A Bali Brasília Automóveis Ltda. – uma das maiores empresas brasilienses de seu segmento – deverá pagar R$ 35 mil de indenização por danos morais a um vendedor que sofreu assédio por parte de seu superior. “Sua batata está assando”, dizia para ele o supervisor de vendas da empresa, o que, juntamente com outras pressões realizadas, acabou levando o trabalhador a deixar o emprego. A condenação foi imposta pelo juiz Grijalbo Fernandes Coutinho, da 19ª Vara do Trabalho de Brasília (DF).

Na ação ajuizada na Justiça do Trabalho, o autor conta que foi contratado como auxiliar de vendas em novembro de 2009 e promovido a vendedor em junho de 2010. Diz que sempre se manteve na média das metas de vendas e que nunca teve problemas com supervisores anteriores, até novembro de 2012, quando assumiu novo supervisor, que começou a assedia-lo, segundo narrou.

Em depoimento, o vendedor conta que logo que assumiu, o superior demonstrou um sentimento de inimizade, e começou a fazer pressão para o vendedor pedir dispensa do emprego. E nos meses seguintes o vendedor diz que foram várias ameaças e pressões. O supervisor dizia que o vendedor devia pedir demissão, pois não prestava para a Bali, que não tinha competência, chegando a dizer que “sua batata está assando”, e que se dependesse dele, o vendedor não duraria mais tempo na empresa. O vendedor se afastou do emprego em dezembro de 2013.

Com a alegação de ter sido vítima de cobranças excessivas e descabidas, constrangimentos e intensa pressão, o vendedor pediu indenização por danos morais, além da prática de falta grave, com reconhecimento da rescisão indireta do contrato de trabalho.

A empresa se defendeu, dizendo que jamais deu causa ao rompimento contratual, não tendo, portanto, praticado quaisquer atos ofensivos à dignidade do trabalhador.

Sentença

Depois de analisar os depoimentos das partes e de testemunhas, o juiz Grijalbo Fernandes Coutinho revelou que os fatos relatados na inicial foram parcialmente confirmados pela prova produzida em audiência.

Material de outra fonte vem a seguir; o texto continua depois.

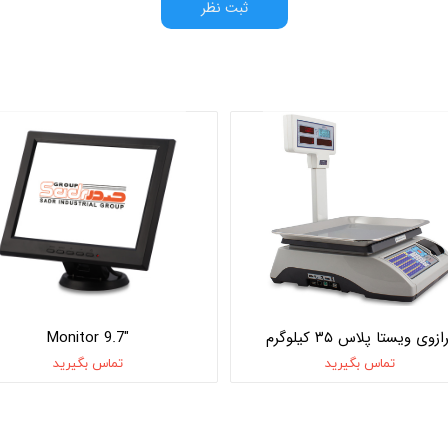
ثبت نظر
ازوی ویستا پلاس ۳۵ کیلوگرم
Monitor 9.7″
تماس بگیرید
تماس بگیرید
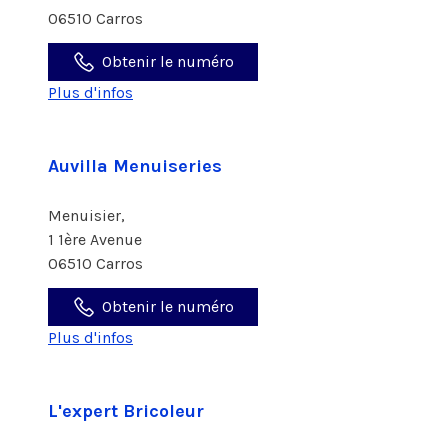
06510 Carros
Obtenir le numéro
Plus d'infos
Auvilla Menuiseries
Menuisier,
1 1ère Avenue
06510 Carros
Obtenir le numéro
Plus d'infos
L'expert Bricoleur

Cobranças excessivas por metas, tratamento desrespeitoso contínuo, humilhações presenciadas por outros empregados e tentativa de isolamento do empregado no ambiente de trabalho, sem nenhuma dúvida, integraram a rotina do reclamante desde o ano de 2012, frisou o juiz.

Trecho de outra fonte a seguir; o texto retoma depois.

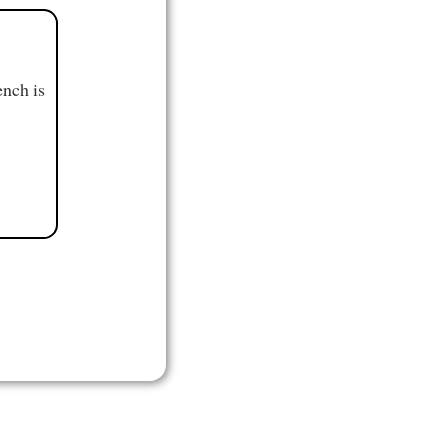
ench is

“Caracteriza o assédio moral a prática reiterada ou sistemática por parte de superiores hierárquicos ou colegas de trabalho de atos tendentes a minar a dignidade ou a integridade mental ou física do trabalhador, geralmente culminando no desligamento do trabalho. Por outro lado, existe também o chamado assédio moral institucional, caracterizado por políticas mais agressivas de gestão, que podem muitas vezes reforçar a prática do terror psicológico”, explicou o magistrado.

No entender do juiz, o conjunto fático-probatório revelou que ficou configurado o dano moral suscetível de indenização, “uma vez que o autor foi reiteradamente exposto a situação humilhante (evento danoso), por conduta voluntária do empregador (ação), havendo relação entre uma e outra coisa (nexo causal)”.  Para ele, ficou claro que o vendedor foi ofendido em sua dignidade, e que é evidente a culpa da empregadora, “ao autorizar a política de cobrança de metas, pelos seus supervisores, mediante a utilização de opressão e desrespeito aos direitos extra-patrimoniais dos empregados”.

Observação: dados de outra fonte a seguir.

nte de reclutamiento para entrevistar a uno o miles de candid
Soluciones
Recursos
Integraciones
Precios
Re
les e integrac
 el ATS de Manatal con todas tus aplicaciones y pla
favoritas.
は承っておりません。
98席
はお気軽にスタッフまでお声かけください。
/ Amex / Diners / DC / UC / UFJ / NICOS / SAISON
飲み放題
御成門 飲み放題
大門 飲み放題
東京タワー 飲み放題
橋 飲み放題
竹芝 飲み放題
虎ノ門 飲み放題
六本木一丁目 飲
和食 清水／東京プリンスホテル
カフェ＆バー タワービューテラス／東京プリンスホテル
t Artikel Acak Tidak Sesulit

Com esses argumentos, entre outros, o juiz condenou a Bali ao pagamento de indenização por danos morais ao trabalhador, no valor de R$ 35 mil, considerando a capacidade econômica da reclamada – uma vez que a Bali é uma das maiores empresas brasilienses no segmento que explora, integrante do grupo Paulo Octávio, um dos maiores do DF.

Rescisão

Esse assédio moral, segundo o magistrado, é suficiente para configurar a falta grave praticada pela empregadora, o que autoriza o empregado a rescindir o pacto, na forma do artigo 483, alíneas “d” e “g”, da Consolidação das Leis do Trabalho, a partir da data do ajuizamento da ação, em 11 de dezembro de 2013. Com isso, foi declarado que o contrato de trabalho foi rescindido, sem justa causa, pela empregadora, fazendo o reclamante jus ao recebimento das verbas rescisórias.